→ **Records to process**
■ ■ ■

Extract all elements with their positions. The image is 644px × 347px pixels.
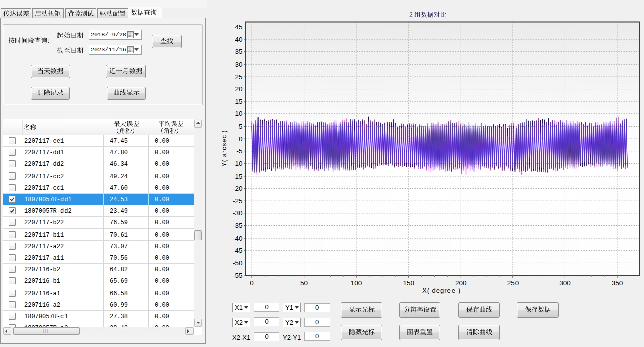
svg-text:10: 10 bbox=[235, 110, 242, 118]
svg-text:0: 0 bbox=[250, 279, 254, 287]
svg-text:15: 15 bbox=[235, 98, 242, 105]
svg-text:-30: -30 bbox=[233, 209, 243, 217]
svg-text:-45: -45 bbox=[233, 247, 243, 254]
svg-text:0: 0 bbox=[239, 135, 243, 143]
svg-text:30: 30 bbox=[235, 61, 242, 68]
svg-text:-20: -20 bbox=[233, 185, 243, 192]
svg-text:350: 350 bbox=[612, 279, 623, 287]
svg-text:45: 45 bbox=[235, 23, 242, 31]
svg-text:40: 40 bbox=[235, 36, 242, 43]
svg-text:250: 250 bbox=[507, 279, 519, 287]
svg-text:X( degree ): X( degree ) bbox=[422, 286, 461, 294]
svg-text:200: 200 bbox=[455, 279, 467, 287]
svg-text:-15: -15 bbox=[233, 172, 243, 180]
svg-text:100: 100 bbox=[351, 279, 362, 287]
svg-text:-5: -5 bbox=[236, 147, 242, 155]
svg-text:-25: -25 bbox=[233, 197, 243, 205]
svg-text:-10: -10 bbox=[233, 160, 243, 167]
svg-text:150: 150 bbox=[403, 279, 414, 287]
svg-text:5: 5 bbox=[239, 123, 243, 130]
svg-text:300: 300 bbox=[559, 279, 571, 287]
svg-text:25: 25 bbox=[235, 73, 242, 81]
svg-text:-50: -50 bbox=[233, 259, 243, 267]
svg-text:35: 35 bbox=[235, 48, 242, 55]
svg-text:20: 20 bbox=[235, 85, 242, 93]
svg-text:-35: -35 bbox=[233, 222, 243, 229]
svg-text:-55: -55 bbox=[233, 272, 243, 279]
svg-text:-40: -40 bbox=[233, 235, 243, 242]
svg-text:50: 50 bbox=[300, 279, 308, 287]
svg-text:Y( arcsec ): Y( arcsec ) bbox=[220, 130, 228, 167]
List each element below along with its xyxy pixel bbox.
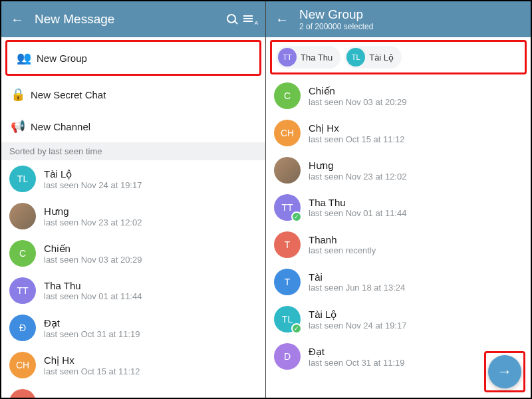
subtitle-text: 2 of 200000 selected <box>299 22 523 31</box>
contact-row[interactable]: CHChị Hxlast seen Oct 15 at 11:12 <box>1 346 265 384</box>
page-title: New Group 2 of 200000 selected <box>299 7 523 31</box>
contact-status: last seen Oct 15 at 11:12 <box>44 366 257 376</box>
avatar <box>274 157 301 184</box>
contact-status: last seen Oct 31 at 11:19 <box>44 329 257 339</box>
contact-info: Chiếnlast seen Nov 03 at 20:29 <box>309 85 523 107</box>
contact-name: Chiến <box>44 243 257 255</box>
avatar: C <box>9 240 36 267</box>
page-title: New Message <box>35 12 223 27</box>
avatar: CH <box>9 352 36 378</box>
menu-label: New Channel <box>31 121 90 132</box>
avatar: TL <box>9 166 36 192</box>
contact-name: Chiến <box>309 85 523 97</box>
contact-name: Tài Lộ <box>309 309 523 321</box>
group-icon: 👥 <box>17 51 37 65</box>
contact-row[interactable]: TThanhlast seen recently <box>266 226 531 263</box>
contact-info: Hưnglast seen Nov 23 at 12:02 <box>44 205 257 227</box>
avatar <box>9 203 36 229</box>
contact-list: CChiếnlast seen Nov 03 at 20:29CHChị Hxl… <box>266 77 531 398</box>
contact-status: last seen Nov 23 at 12:02 <box>309 172 523 182</box>
avatar: T <box>274 231 301 258</box>
contact-status: last seen Nov 23 at 12:02 <box>44 217 257 227</box>
contact-info: Tha Thulast seen Nov 01 at 11:44 <box>44 280 257 301</box>
contact-info: Tàilast seen Jun 18 at 13:24 <box>309 271 523 293</box>
contact-name: Hưng <box>309 160 523 172</box>
contact-status: last seen Nov 01 at 11:44 <box>309 208 523 218</box>
contact-name: Chị Hx <box>44 354 257 366</box>
contact-status: last seen Nov 24 at 19:17 <box>309 321 523 331</box>
menu-new-group[interactable]: 👥 New Group <box>7 42 259 74</box>
selected-chip[interactable]: TTTha Thu <box>276 46 340 68</box>
contact-row[interactable]: TTTha Thulast seen Nov 01 at 11:44 <box>1 272 265 309</box>
contact-info: Tha Thulast seen Nov 01 at 11:44 <box>309 197 523 218</box>
contact-info: Chiếnlast seen Nov 03 at 20:29 <box>44 243 257 265</box>
contact-status: last seen Nov 03 at 20:29 <box>309 97 523 107</box>
contact-row[interactable]: TTàilast seen Jun 18 at 13:24 <box>266 263 531 301</box>
contact-row[interactable]: TT✓Tha Thulast seen Nov 01 at 11:44 <box>266 189 531 226</box>
highlight-new-group: 👥 New Group <box>5 40 261 76</box>
contact-name: Thanh <box>309 234 523 245</box>
contact-row[interactable]: Tài <box>1 384 265 398</box>
contact-info: Tài Lộlast seen Nov 24 at 19:17 <box>44 168 257 190</box>
avatar: Đ <box>9 315 36 341</box>
contact-row[interactable]: CChiếnlast seen Nov 03 at 20:29 <box>266 77 531 114</box>
sort-icon[interactable] <box>240 13 257 27</box>
arrow-right-icon: → <box>497 363 512 380</box>
contact-row[interactable]: Hưnglast seen Nov 23 at 12:02 <box>266 152 531 189</box>
contact-status: last seen Nov 24 at 19:17 <box>44 180 257 190</box>
contact-row[interactable]: Hưnglast seen Nov 23 at 12:02 <box>1 198 265 235</box>
menu-label: New Secret Chat <box>31 89 106 100</box>
menu-new-channel[interactable]: 📢 New Channel <box>1 110 265 142</box>
avatar: TL✓ <box>274 306 301 332</box>
avatar <box>9 389 36 398</box>
new-group-screen: ← New Group 2 of 200000 selected TTTha T… <box>266 1 531 398</box>
contact-list: TLTài Lộlast seen Nov 24 at 19:17Hưnglas… <box>1 160 265 398</box>
check-icon: ✓ <box>291 211 302 222</box>
next-button[interactable]: → <box>488 355 521 388</box>
avatar: CH <box>274 120 301 146</box>
selected-chips: TTTha ThuTLTài Lộ <box>272 42 525 72</box>
contact-name: Tài <box>44 397 257 398</box>
header: ← New Group 2 of 200000 selected <box>266 1 531 37</box>
contact-name: Tha Thu <box>309 197 523 208</box>
contact-info: Thanhlast seen recently <box>309 234 523 255</box>
contact-name: Đạt <box>44 317 257 329</box>
avatar: C <box>274 82 301 109</box>
contact-row[interactable]: TLTài Lộlast seen Nov 24 at 19:17 <box>1 160 265 198</box>
contact-row[interactable]: ĐĐạtlast seen Oct 31 at 11:19 <box>1 309 265 346</box>
contact-name: Tài Lộ <box>44 168 257 180</box>
avatar: T <box>274 269 301 295</box>
contact-name: Hưng <box>44 205 257 217</box>
contact-info: Chị Hxlast seen Oct 15 at 11:12 <box>44 354 257 376</box>
chip-avatar: TL <box>346 48 365 66</box>
header: ← New Message <box>1 1 265 37</box>
chip-label: Tha Thu <box>301 53 332 63</box>
menu-label: New Group <box>37 53 87 64</box>
contact-name: Tài <box>309 271 523 283</box>
contact-info: Đạtlast seen Oct 31 at 11:19 <box>44 317 257 339</box>
back-icon[interactable]: ← <box>9 12 25 27</box>
contact-info: Tài Lộlast seen Nov 24 at 19:17 <box>309 309 523 331</box>
chip-label: Tài Lộ <box>369 53 394 63</box>
avatar: TT <box>9 277 36 304</box>
new-message-screen: ← New Message 👥 New Group 🔒 New Secret C… <box>1 1 266 398</box>
title-text: New Message <box>35 12 223 27</box>
search-icon[interactable] <box>223 13 240 27</box>
avatar: TT✓ <box>274 194 301 221</box>
contact-status: last seen Nov 03 at 20:29 <box>44 255 257 265</box>
contact-status: last seen Nov 01 at 11:44 <box>44 291 257 301</box>
contact-status: last seen Oct 15 at 11:12 <box>309 134 523 144</box>
menu-new-secret-chat[interactable]: 🔒 New Secret Chat <box>1 78 265 110</box>
contact-row[interactable]: CHChị Hxlast seen Oct 15 at 11:12 <box>266 114 531 152</box>
back-icon[interactable]: ← <box>274 12 290 27</box>
title-text: New Group <box>299 7 523 22</box>
lock-icon: 🔒 <box>11 87 31 102</box>
contact-info: Hưnglast seen Nov 23 at 12:02 <box>309 160 523 182</box>
contact-status: last seen Jun 18 at 13:24 <box>309 283 523 293</box>
contact-status: last seen recently <box>309 245 523 255</box>
contact-name: Tha Thu <box>44 280 257 291</box>
selected-chip[interactable]: TLTài Lộ <box>344 46 402 68</box>
avatar: D <box>274 343 301 370</box>
contact-row[interactable]: TL✓Tài Lộlast seen Nov 24 at 19:17 <box>266 301 531 338</box>
contact-row[interactable]: CChiếnlast seen Nov 03 at 20:29 <box>1 235 265 272</box>
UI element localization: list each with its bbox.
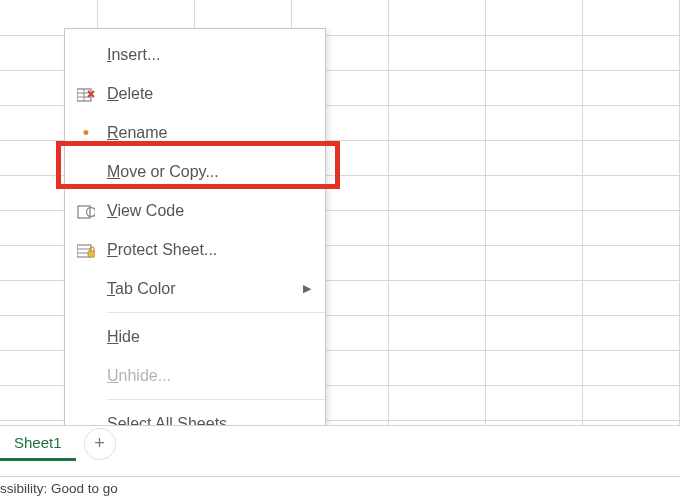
submenu-arrow-icon: ▶ — [303, 282, 311, 295]
menu-item-insert[interactable]: Insert... — [65, 35, 325, 74]
view-code-icon — [65, 203, 107, 219]
status-bar: ssibility: Good to go — [0, 476, 680, 500]
menu-item-label: View Code — [107, 202, 325, 220]
new-sheet-button[interactable]: + — [84, 428, 116, 460]
menu-item-label: Move or Copy... — [107, 163, 325, 181]
svg-line-8 — [94, 215, 95, 217]
protect-sheet-icon — [65, 242, 107, 258]
svg-rect-12 — [88, 251, 95, 257]
plus-icon: + — [94, 433, 105, 454]
menu-item-label: Insert... — [107, 46, 325, 64]
sheet-tab-context-menu: Insert... Delete • Rename Move or Copy..… — [64, 28, 326, 450]
unsaved-dot-icon: • — [65, 124, 107, 142]
menu-item-label: Unhide... — [107, 367, 325, 385]
menu-item-label: Protect Sheet... — [107, 241, 325, 259]
svg-point-7 — [87, 207, 96, 216]
menu-item-protect-sheet[interactable]: Protect Sheet... — [65, 230, 325, 269]
menu-separator — [107, 312, 325, 313]
sheet-tab-active[interactable]: Sheet1 — [0, 427, 76, 461]
menu-item-label: Tab Color — [107, 280, 325, 298]
menu-separator — [107, 399, 325, 400]
menu-item-delete[interactable]: Delete — [65, 74, 325, 113]
menu-item-rename[interactable]: • Rename — [65, 113, 325, 152]
menu-item-label: Rename — [107, 124, 325, 142]
accessibility-status: ssibility: Good to go — [0, 481, 118, 496]
menu-item-label: Delete — [107, 85, 325, 103]
sheet-tab-bar: Sheet1 + — [0, 425, 680, 461]
menu-item-hide[interactable]: Hide — [65, 317, 325, 356]
menu-item-tab-color[interactable]: Tab Color ▶ — [65, 269, 325, 308]
sheet-tab-label: Sheet1 — [14, 434, 62, 451]
menu-item-label: Hide — [107, 328, 325, 346]
menu-item-move-or-copy[interactable]: Move or Copy... — [65, 152, 325, 191]
menu-item-unhide: Unhide... — [65, 356, 325, 395]
menu-item-view-code[interactable]: View Code — [65, 191, 325, 230]
delete-sheet-icon — [65, 86, 107, 102]
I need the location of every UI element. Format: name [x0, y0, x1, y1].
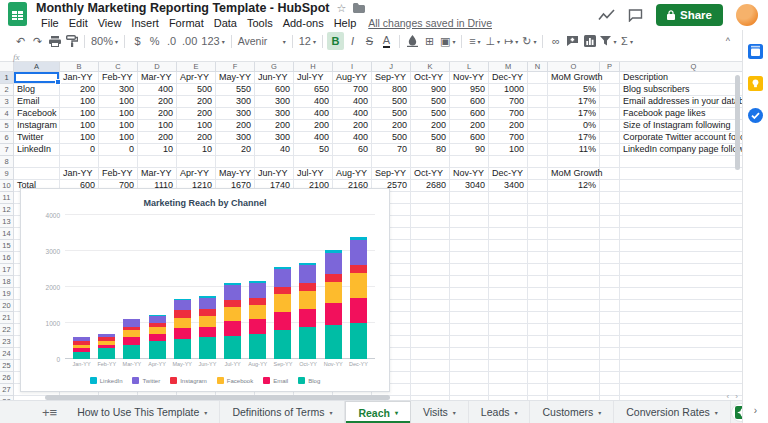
- document-title[interactable]: Monthly Marketing Reporting Template - H…: [36, 1, 330, 15]
- sheets-logo-icon[interactable]: [8, 2, 27, 30]
- column-header-M[interactable]: M: [489, 62, 528, 72]
- font-family-select[interactable]: Avenir▾: [236, 32, 288, 50]
- column-header-Q[interactable]: Q: [620, 62, 742, 72]
- cell-N1[interactable]: [528, 72, 548, 84]
- cell-K25[interactable]: [411, 360, 450, 372]
- vertical-scrollbar[interactable]: [735, 75, 740, 170]
- cell-O13[interactable]: [548, 216, 600, 228]
- cell-D6[interactable]: 200: [138, 132, 177, 144]
- menu-tools[interactable]: Tools: [242, 17, 278, 29]
- row-header-9[interactable]: 9: [0, 168, 14, 180]
- row-header-8[interactable]: 8: [0, 156, 14, 168]
- cell-F3[interactable]: 300: [216, 96, 255, 108]
- cell-O5[interactable]: 0%: [548, 120, 600, 132]
- toolbar-collapse-button[interactable]: ^: [726, 36, 730, 46]
- row-header-16[interactable]: 16: [0, 252, 14, 264]
- cell-Q7[interactable]: LinkedIn company page followers: [620, 144, 742, 156]
- cell-Q25[interactable]: [620, 360, 742, 372]
- sheet-tab-how-to-use-this-template[interactable]: How to Use This Template▾: [65, 401, 220, 423]
- cell-Q10[interactable]: [620, 180, 742, 192]
- cell-C2[interactable]: 300: [99, 84, 138, 96]
- cell-O15[interactable]: [548, 240, 600, 252]
- cell-L20[interactable]: [450, 300, 489, 312]
- cell-F5[interactable]: 200: [216, 120, 255, 132]
- cell-E6[interactable]: 200: [177, 132, 216, 144]
- menu-addons[interactable]: Add-ons: [278, 17, 329, 29]
- cell-E8[interactable]: [177, 156, 216, 168]
- cell-F2[interactable]: 550: [216, 84, 255, 96]
- cell-H7[interactable]: 50: [294, 144, 333, 156]
- cell-L24[interactable]: [450, 348, 489, 360]
- cell-M18[interactable]: [489, 276, 528, 288]
- row-header-6[interactable]: 6: [0, 132, 14, 144]
- cell-P2[interactable]: [600, 84, 620, 96]
- cell-F6[interactable]: 300: [216, 132, 255, 144]
- row-header-26[interactable]: 26: [0, 372, 14, 384]
- font-size-select[interactable]: 12▾: [297, 32, 318, 50]
- cell-B3[interactable]: 100: [60, 96, 99, 108]
- redo-button[interactable]: ↷: [29, 32, 46, 50]
- cell-Q6[interactable]: Corporate Twitter account followers: [620, 132, 742, 144]
- cell-K19[interactable]: [411, 288, 450, 300]
- cell-E1[interactable]: Apr-YY: [177, 72, 216, 84]
- borders-button[interactable]: ⊞: [421, 32, 438, 50]
- column-header-L[interactable]: L: [450, 62, 489, 72]
- cell-N20[interactable]: [528, 300, 548, 312]
- menu-insert[interactable]: Insert: [126, 17, 164, 29]
- cell-A2[interactable]: Blog: [14, 84, 60, 96]
- cell-M2[interactable]: 1000: [489, 84, 528, 96]
- cell-E7[interactable]: 10: [177, 144, 216, 156]
- cell-C1[interactable]: Feb-YY: [99, 72, 138, 84]
- cell-F9[interactable]: May-YY: [216, 168, 255, 180]
- row-header-22[interactable]: 22: [0, 324, 14, 336]
- cell-B7[interactable]: 0: [60, 144, 99, 156]
- cell-D8[interactable]: [138, 156, 177, 168]
- cell-E4[interactable]: 200: [177, 108, 216, 120]
- cell-C9[interactable]: Feb-YY: [99, 168, 138, 180]
- cell-O10[interactable]: 12%: [548, 180, 600, 192]
- column-header-G[interactable]: G: [255, 62, 294, 72]
- cell-F7[interactable]: 20: [216, 144, 255, 156]
- cell-Q15[interactable]: [620, 240, 742, 252]
- column-header-H[interactable]: H: [294, 62, 333, 72]
- strikethrough-button[interactable]: S: [361, 32, 378, 50]
- cell-P20[interactable]: [600, 300, 620, 312]
- cell-L8[interactable]: [450, 156, 489, 168]
- fill-color-button[interactable]: [404, 32, 421, 50]
- cell-N16[interactable]: [528, 252, 548, 264]
- cell-K13[interactable]: [411, 216, 450, 228]
- column-header-N[interactable]: N: [528, 62, 548, 72]
- menu-format[interactable]: Format: [164, 17, 209, 29]
- cell-O12[interactable]: [548, 204, 600, 216]
- row-header-14[interactable]: 14: [0, 228, 14, 240]
- insert-link-button[interactable]: ∞: [547, 32, 564, 50]
- column-header-A[interactable]: A: [14, 62, 60, 72]
- cell-K18[interactable]: [411, 276, 450, 288]
- cell-J7[interactable]: 70: [372, 144, 411, 156]
- cell-Q11[interactable]: [620, 192, 742, 204]
- cell-D9[interactable]: Mar-YY: [138, 168, 177, 180]
- cell-N23[interactable]: [528, 336, 548, 348]
- cell-L4[interactable]: 600: [450, 108, 489, 120]
- cell-M22[interactable]: [489, 324, 528, 336]
- menu-view[interactable]: View: [93, 17, 127, 29]
- format-currency-button[interactable]: $: [129, 32, 146, 50]
- cell-L14[interactable]: [450, 228, 489, 240]
- cell-M19[interactable]: [489, 288, 528, 300]
- cell-P25[interactable]: [600, 360, 620, 372]
- cell-O2[interactable]: 5%: [548, 84, 600, 96]
- panel-collapse-icon[interactable]: ›: [754, 405, 757, 416]
- cell-B6[interactable]: 100: [60, 132, 99, 144]
- row-header-10[interactable]: 10: [0, 180, 14, 192]
- cell-C3[interactable]: 100: [99, 96, 138, 108]
- horizontal-align-button[interactable]: ≡▾: [466, 32, 483, 50]
- cell-P8[interactable]: [600, 156, 620, 168]
- cell-A1[interactable]: [14, 72, 60, 84]
- print-button[interactable]: [46, 32, 63, 50]
- cell-O14[interactable]: [548, 228, 600, 240]
- cell-L27[interactable]: [450, 384, 489, 396]
- cell-M24[interactable]: [489, 348, 528, 360]
- cell-M9[interactable]: Dec-YY: [489, 168, 528, 180]
- all-sheets-button[interactable]: ≡: [50, 405, 58, 420]
- cell-A4[interactable]: Facebook: [14, 108, 60, 120]
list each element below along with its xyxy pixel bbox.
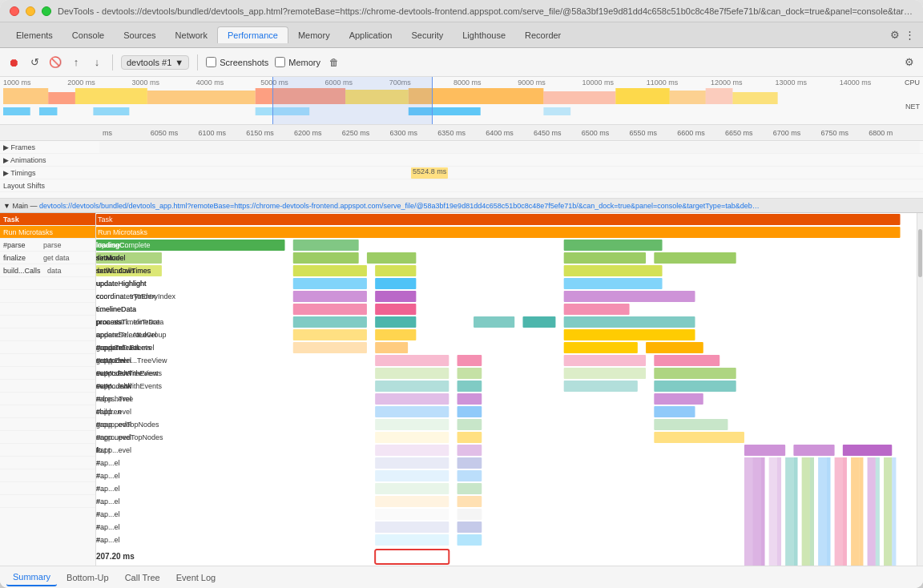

■ ■ ■

→ **Exercise aim**
Each line with the word "back" in the records above belongs in the result; copy all of them.

→ **Response area**
back-icon[interactable]: ← <box>9 12 25 27</box>
back-icon[interactable]: ← <box>274 12 290 27</box>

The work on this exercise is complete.